For those few of you that hang on our every word, you will remember that CREAMMA also created a new person at work called a Workplace Impairment Recognition Expert or WIRE for short and every employer must have one. Your WIRE must be an employee or contractor who will be available to check out the signs of impairment and certify (whatever that means) that the employee shows sufficient objective signs of impairment to be worthy of testing. The WIRE must be specially trained by some yet to be determined state agency (we’re guessing law enforcement) and will be sent back to you to narc on observe your employees.

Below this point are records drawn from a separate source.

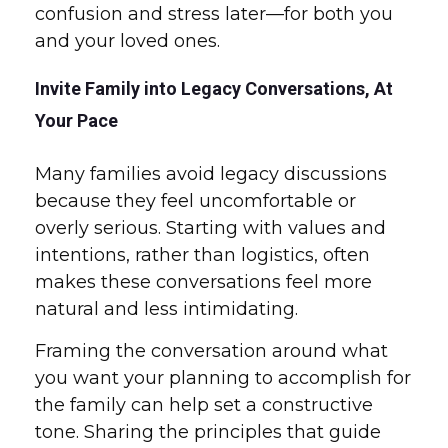
confusion and stress later—for both you
and your loved ones.
Invite Family into Legacy Conversations, At
Your Pace
Many families avoid legacy discussions
because they feel uncomfortable or
overly serious. Starting with values and
intentions, rather than logistics, often
makes these conversations feel more
natural and less intimidating.
Framing the conversation around what
you want your planning to accomplish for
the family can help set a constructive
tone. Sharing the principles that guide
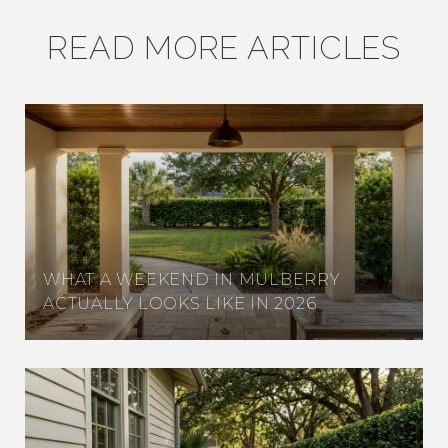
READ MORE ARTICLES
WHAT A WEEKEND IN MULBERRY
ACTUALLY LOOKS LIKE IN 2026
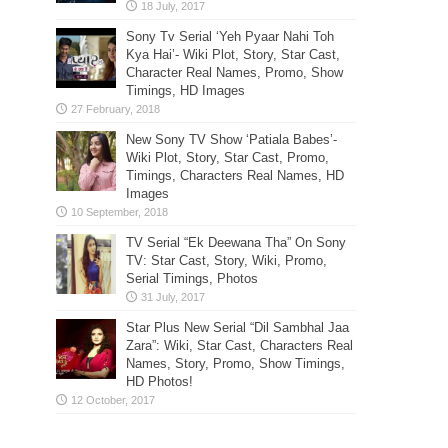
Sony Tv Serial ‘Yeh Pyaar Nahi Toh
Kya Hai’- Wiki Plot, Story, Star Cast,
Character Real Names, Promo, Show
Timings, HD Images
New Sony TV Show ‘Patiala Babes’-
Wiki Plot, Story, Star Cast, Promo,
Timings, Characters Real Names, HD
Images
TV Serial “Ek Deewana Tha” On Sony
TV: Star Cast, Story, Wiki, Promo,
Serial Timings, Photos
Star Plus New Serial “Dil Sambhal Jaa
Zara”: Wiki, Star Cast, Characters Real
Names, Story, Promo, Show Timings,
HD Photos!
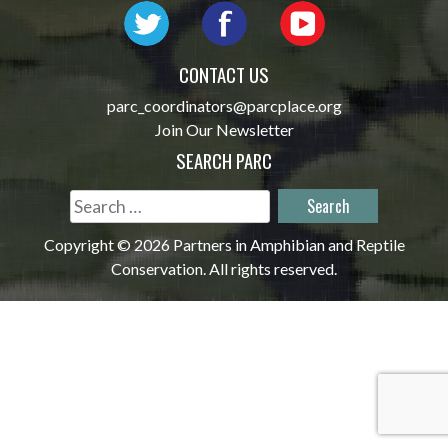
CONTACT US
parc_coordinators@parcplace.org
Join Our Newsletter
SEARCH PARC
Search
for:
Copyright © 2026 Partners in Amphibian and Reptile
Conservation. All rights reserved.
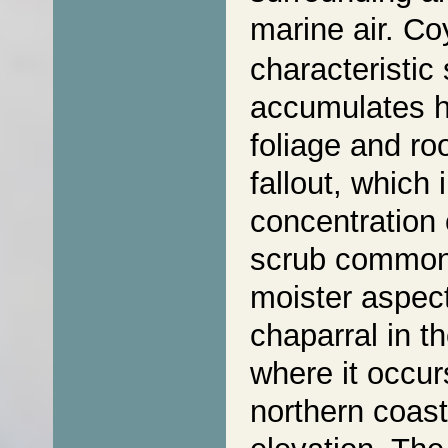
marine air. C
characteristic
accumulates hi
foliage and ro
fallout, which 
concentration 
scrub commonl
moister aspect
chaparral in t
where it occur
northern coast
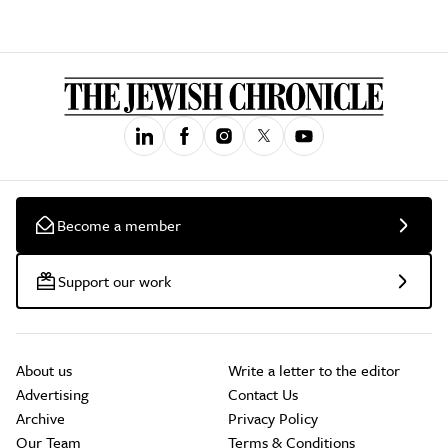
Become a member
Support our work
About us
Write a letter to the editor
Advertising
Contact Us
Archive
Privacy Policy
Our Team
Terms & Conditions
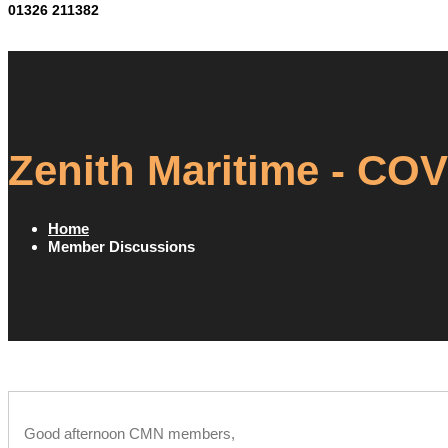
01326 211382
Zenith Maritime - CO
Home
Member Discussions
Good afternoon CMN members,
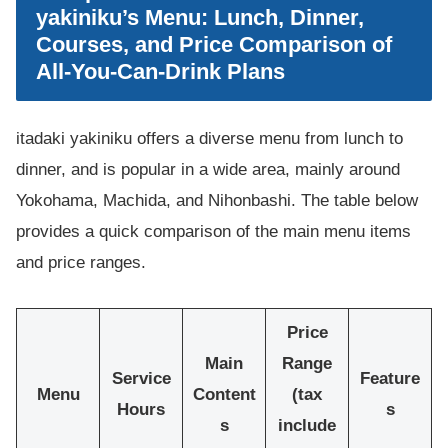
yakiniku’s Menu: Lunch, Dinner,
Courses, and Price Comparison of
All-You-Can-Drink Plans
itadaki yakiniku offers a diverse menu from lunch to
dinner, and is popular in a wide area, mainly around
Yokohama, Machida, and Nihonbashi. The table below
provides a quick comparison of the main menu items
and price ranges.
Price
Main
Range
Service
Feature
Menu
Content
(tax
Hours
s
s
include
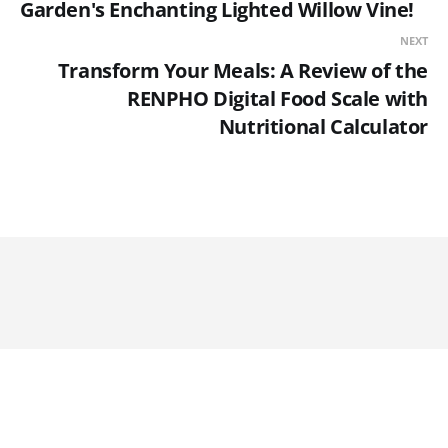
Garden's Enchanting Lighted Willow Vine!
NEXT
Transform Your Meals: A Review of the
RENPHO Digital Food Scale with
Nutritional Calculator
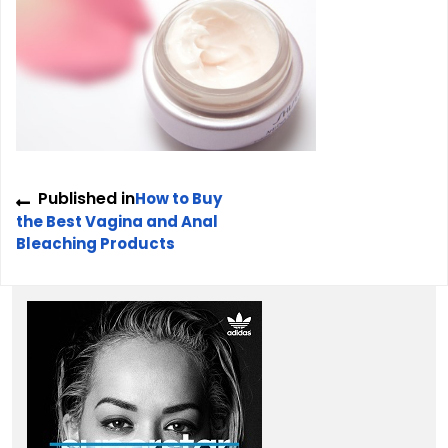
Post
Published in
How to Buy
navigation
the Best Vagina and Anal
Bleaching Products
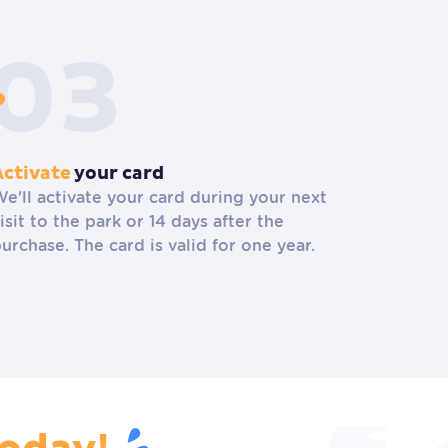
Activate
your card
e'll activate your card during your next
isit to the park or 14 days after the
urchase. The card is valid for one year.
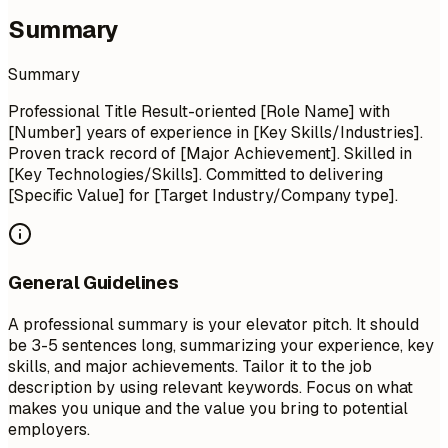
Summary
Summary
Professional Title Result-oriented [Role Name] with
[Number] years of experience in [Key Skills/Industries].
Proven track record of [Major Achievement]. Skilled in
[Key Technologies/Skills]. Committed to delivering
[Specific Value] for [Target Industry/Company type].
General Guidelines
A professional summary is your elevator pitch. It should
be 3-5 sentences long, summarizing your experience, key
skills, and major achievements. Tailor it to the job
description by using relevant keywords. Focus on what
makes you unique and the value you bring to potential
employers.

If the WIRE doesn’t certify that the employee seems impaired, there is no “reasonable suspicion” and a drug/alcohol test won’t count for purposes of a lawful termination no matter what the results.

Here’s the catch. All these rules are in place now, but the CRC forgot to figure out how to make a WIRE, so there are none. Back in August, the CRC said only that until it develops standards for a Workplace Impairment Recognition Expert certification…no physical evaluation of an employee being drug tested in accordance with [CREAMMA] shall be required. So that means, for now, you’re on your own and can use your own judgment to decide if the employee shows sufficient signs of impairment. Just don’t guess wrong because we still don’t know how courts will handle a pre-WIRE reasonable suspicion case under the new law if the employee is fired for testing positive. Ultimately, one of those cases will be decided by the state’s highest Court. In the meantime, we’re here to help.

So where’s all the weed? The CRC is still reviewing the 4 “conversion” applications submitted by the state’s existing medical marijuana dispensaries seeking to allow them to transition from just medical use to dealing selling to anyone 21+. But so far, CRC has not approved any licenses. It’s been reported that at least one of the companies running a New Jersey medical dispensary tripled its growing operation in anticipation of recreational use being underway by last month. As of now, all that green is sitting in storage somewhere and not even our friend knows where.